Exercise prompt
The expected output is an exact copy of the lines from the one containing "Als je niet" through the final line of the entries below, with no images.

** Data for processing follows **

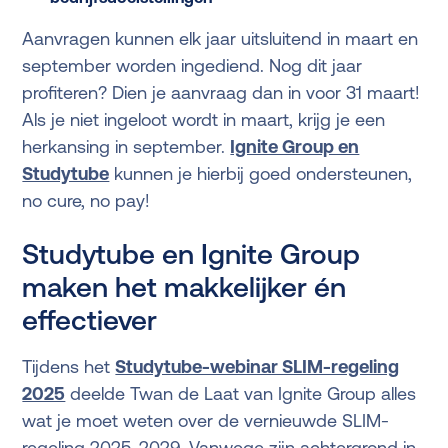
Aanvragen kunnen elk jaar uitsluitend in maart en
september worden ingediend. Nog dit jaar
profiteren? Dien je aanvraag dan in voor 31 maart!
Als je niet ingeloot wordt in maart, krijg je een
herkansing in september.
Ignite Group en
Studytube
kunnen je hierbij goed ondersteunen,
no cure, no pay!
Studytube en Ignite Group
maken het makkelijker én
effectiever
Tijdens het
Studytube-webinar SLIM-regeling
2025
deelde Twan de Laat van Ignite Group alles
wat je moet weten over de vernieuwde SLIM-
regeling 2025-2029. Vanwege zijn achtergrond in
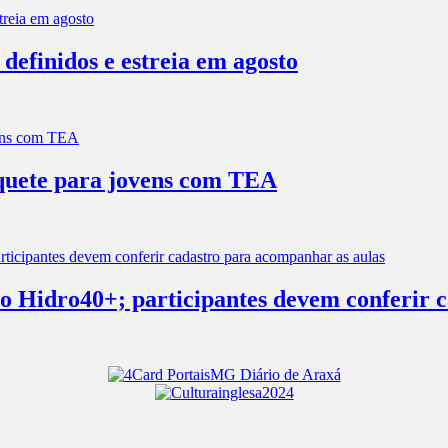
efinidos e estreia em agosto
squete para jovens com TEA
s no Hidro40+; participantes devem conferir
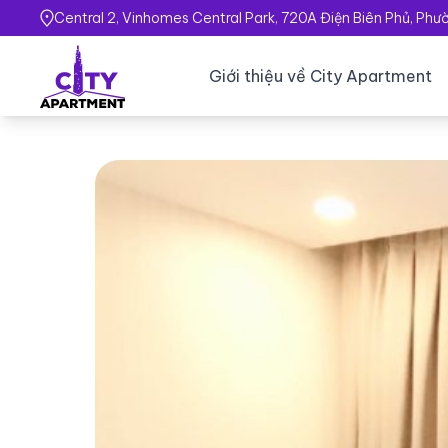
Central 2, Vinhomes Central Park, 720A Điện Biên Phủ, Ph
Giới thiệu về City Apartment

** End of Data for processing **

Result of the task
Als je niet ingeloot wordt in maart, krijg je een
herkansing in september.
Ignite Group en
Studytube
kunnen je hierbij goed ondersteunen,
no cure, no pay!
Studytube en Ignite Group
maken het makkelijker én
effectiever
Tijdens het
Studytube-webinar SLIM-regeling
2025
deelde Twan de Laat van Ignite Group alles
wat je moet weten over de vernieuwde SLIM-
regeling 2025-2029. Vanwege zijn achtergrond in
efinidos e estreia em agosto
squete para jovens com TEA
s no Hidro40+; participantes devem conferir
Central 2, Vinhomes Central Park, 720A Điện Biên Phủ, Ph
Giới thiệu về City Apartment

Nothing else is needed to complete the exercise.